The Many Unique Features of the Yellow Seasnake – Such as Its Hunt

A yellow seasnake. Credit: Brooke Bessesen

“This is a very distinct snake, in size, colouration, behaviour and ecology. It appears to represent a quite rapidly evolved new form.”

The typical fishing posture of yellow seasnakes. Credit: Brooke Bessesen
The typical fishing posture of yellow seasnakes. Credit: Brooke Bessesen

Animals do the most amazing things. Read about them in this series by Janaki Lenin.

The yellow-bellied seasnake (Hydrophis platurus) is the most ocean-faring of all seasnakes. It has colonised tropical waters around the world except the Atlantic. Despite its vast spread, it doesn’t vary much in appearance or behaviour. Yet researchers described a new subspecies – Hydrophis platurus xanthos – from Golfo Dulce, in southwest Costa Rica, that has a unique fishing strategy.

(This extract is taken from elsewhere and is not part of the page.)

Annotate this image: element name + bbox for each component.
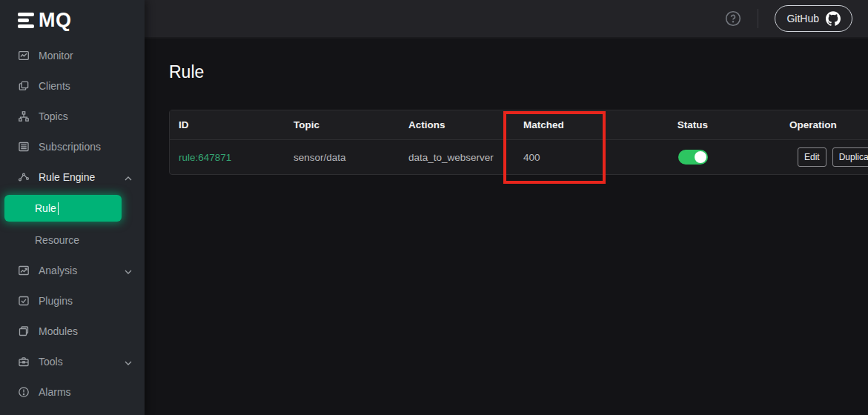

The yellow-bellied seasnake sticks to a fairly uniform dress code: black back with no stripes or bars, a yellow belly and spots or bands on its paddle-shaped tail. While the yellow may creep up towards the back in some individuals or the black may leak down into the belly, the dramatic two-colour pattern makes the species unmistakable. Yellow-bellied seasnakes that wash up on the Indian coast conform to this colour combination. In some individuals of the eastern Pacific, a yellow line separates the black back and brown belly. Some members of the species are even more striking: they are mostly yellow with a thin black stripe running down the length of their bodies.

But the new subspecies is completely yellow with a few black spots, and hence the name ‘xanthos’, from the Greek for the golden colour. Herpetologists knew of these all-yellow seasnakes since 1971, when Chaim Kropach of the Smithsonian Tropical Research Institute, Panama, wrote about them. But they thought these canary yellow snakes were a xanthic morph or race. The popularity of this population has grown among collectors and tourists as the numerous photographs posted online bear out.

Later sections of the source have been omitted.